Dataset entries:
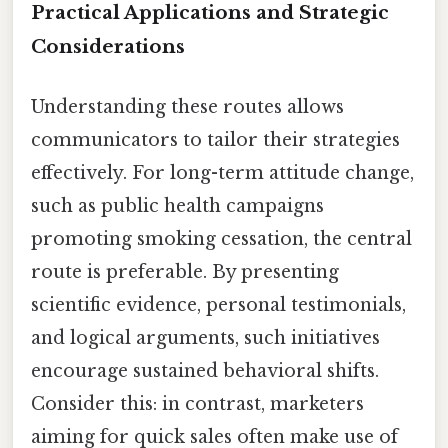
Practical Applications and Strategic
Considerations
Understanding these routes allows
communicators to tailor their strategies
effectively. For long-term attitude change,
such as public health campaigns
promoting smoking cessation, the central
route is preferable. By presenting
scientific evidence, personal testimonials,
and logical arguments, such initiatives
encourage sustained behavioral shifts.
Consider this: in contrast, marketers
aiming for quick sales often make use of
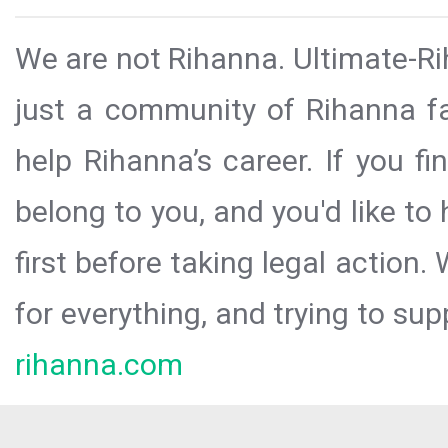
We are not Rihanna. Ultimate-Ri
just a community of Rihanna fa
help Rihanna’s career. If you f
belong to you, and you'd like t
first before taking legal action.
for everything, and trying to sup
rihanna.com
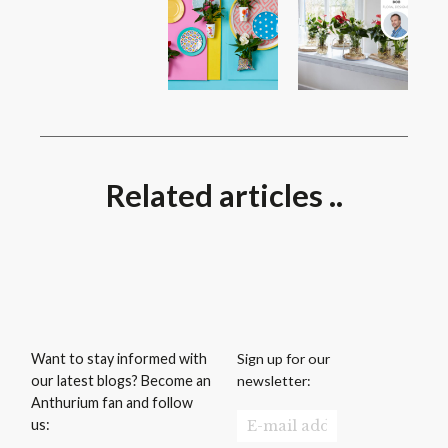
Related articles ..
Sign up for our
Want to stay informed with
newsletter:
our latest blogs? Become an
Anthurium fan and follow
us:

What is required:
In the transcription, every picture is to be excluded and the records above given again exactly.

Result of the exercise:
Practical Applications and Strategic
Considerations
Understanding these routes allows
communicators to tailor their strategies
effectively. For long-term attitude change,
such as public health campaigns
promoting smoking cessation, the central
route is preferable. By presenting
scientific evidence, personal testimonials,
and logical arguments, such initiatives
encourage sustained behavioral shifts.
Consider this: in contrast, marketers
aiming for quick sales often make use of
We are not Rihanna. Ultimate-Ri
just a community of Rihanna fa
help Rihanna’s career. If you f
belong to you, and you'd like t
first before taking legal action.
for everything, and trying to sup
rihanna.com
Related articles ..
Sign up for our
Want to stay informed with
newsletter:
our latest blogs? Become an
Anthurium fan and follow
us:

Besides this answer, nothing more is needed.